I am satisfied that you have already heard rumors that we are ruined beyond remedy. How does it happen that you always hear everything from the common in it’s worst aspect? It is bad enough to tell the truth or well enough to do so, but to go beyond that is criminal. It can do no good, but a great deal of harm, to exaggerate things as many of our people do.

But it is true out of five thousand, one thousand are without arms and many have not clothing to change, without shoes. And what any one in their right senses would say was in a deplorable condition looking more like Siberian exiles than soldiers. Still I am constrained to say that they are never called on to make a stand against the enemy but they do so cheerfully and with a determination that no one would expect.

We are neglected. The Confederacy certainly does not know our condition. Good soldiers, but without the means of resistance, but we are neither discouraged or whipped and God forbid we ever shall be. Times are hard. No one starved yet though. I have been in an almost nude condition. I have still got an old gray shirt and pants on. They are thread bear. There is some prospect of a fight soon, if the Feds and Pins stand their ground. Everything is quiet now, but I don’t think it can last long.

I would like the best in the world if we had our country. How I would like to settle down again and hear the cows lowing, the hogs squealing, and see the nice garden and the yard with roses in it, the waving wheat and stately corn growing. And be conscious that there was no one in want and be blessed with the society of those I love most on earth, You and our children.

Sometimes I fear we will not be permitted to be situated so again, but you know that I have faith in a power that can always keep us out of trouble and can restore anything that we ask if he chooses.

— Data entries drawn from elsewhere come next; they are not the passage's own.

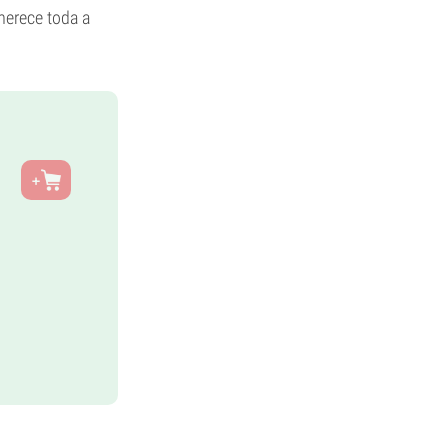
merece toda a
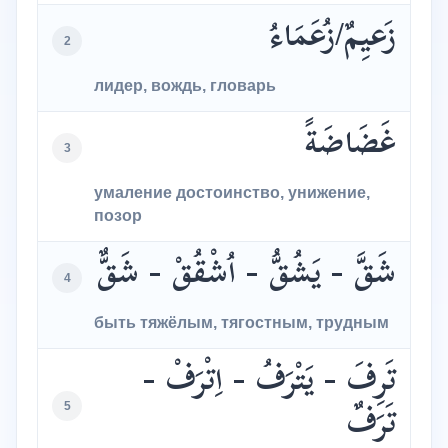
زَعيِمٌ/زُعَمَاءُ
2
лидер, вождь, гловарь
غَضَاضَةً
3
умаление достоинство, унижение,
позор
شَقَّ - يَشُقُّ - اُشْقُقْ - شَقٌّ
4
быть тяжёлым, тягостным, трудным
تَرِفَ - يَتْرَفُ - اِتْرَفْ -
5
تَرَفٌ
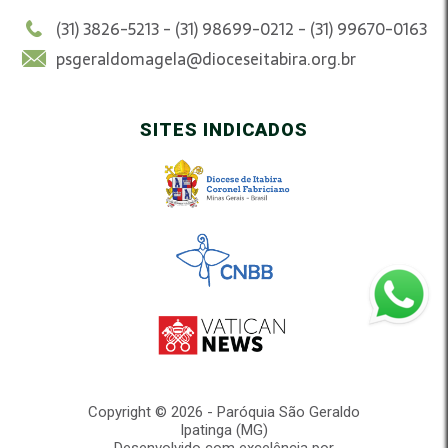
(31) 3826-5213 - (31) 98699-0212 - (31) 99670-0163
psgeraldomagela@dioceseitabira.org.br
SITES INDICADOS
Copyright © 2026 - Paróquia São Geraldo
Ipatinga (MG)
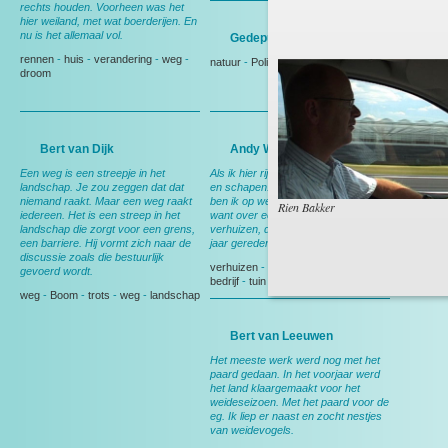
rechts houden. Voorheen was het
hier weiland, met wat boerderijen. En
nu is het allemaal vol.
Gedeputeerde Evertse
rennen
-
huis
-
verandering
-
weg
-
natuur
-
Politiek
droom
Bert van Dijk
Andy Wibier
Een weg is een streepje in het
Als ik hier rij denk ik aan ruimte, rust
landschap. Je zou zeggen dat dat
en schapen. En aan thuis, want dan
niemand raakt. Maar een weg raakt
ben ik op weg naar huis. Nog wel,
Rien Bakker
iedereen. Het is een streep in het
want over een maand ga ik
landschap die zorgt voor een grens,
verhuizen, dan heb ik deze weg 15
een barriere. Hij vormt zich naar de
jaar gereden.
discussie zoals die bestuurlijk
verhuizen
-
Berkel en Rodenrijs
-
gevoerd wordt.
bedrijf
-
tuin
weg
-
Boom
-
trots
-
weg
-
landschap
Bert van Leeuwen
Het meeste werk werd nog met het
paard gedaan. In het voorjaar werd
het land klaargemaakt voor het
weideseizoen. Met het paard voor de
eg. Ik liep er naast en zocht nestjes
van weidevogels.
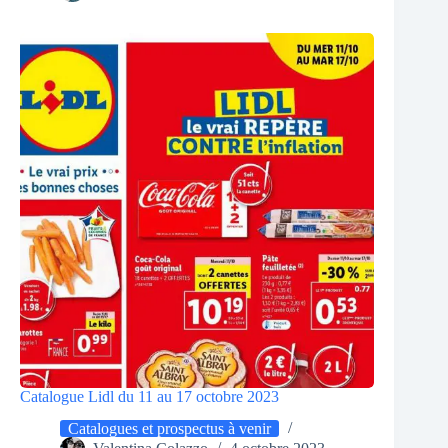
Catalogue Lidl du 11 au 17 octobre 2023
Catalogues et prospectus à venir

I would not be without this ‘infatuation’, as many please to call it and laugh at me for it, for nothing in the world. I could not think of going into a battle without it. So let us hope that what ever may come, we may be restored at last to each other.

I have just seen a man from camp — says the Feds and Pins are in Fort Gibson. Our forces are just across the river. The prospect is good for a fight. How I wish I had my horse. I feel lost without him. As expected, we met up with Jarrett and Dr. Dupree here. Col. Adair is anxious to go home and would be off by this time were he not under arrest. General Steele arrested him for disrespect. His trial will be removed to Little Rock. Col. Adair has or will prefer charges against General Steele. It would take me a month to write you everything.

Kiss all the children, and make them walk with you every evening and tell them they must learn very fast. I want to see you! You don’t know how bad.
I am, as ever yours, Jim”

http://jesusweptanamericanstory.blogspot.com/


61 posted on 12/18/2008 11:33:45 AM PST by AuntB (The right to vote in America: Blacks 1870; Women 1920; Native Americans 1925)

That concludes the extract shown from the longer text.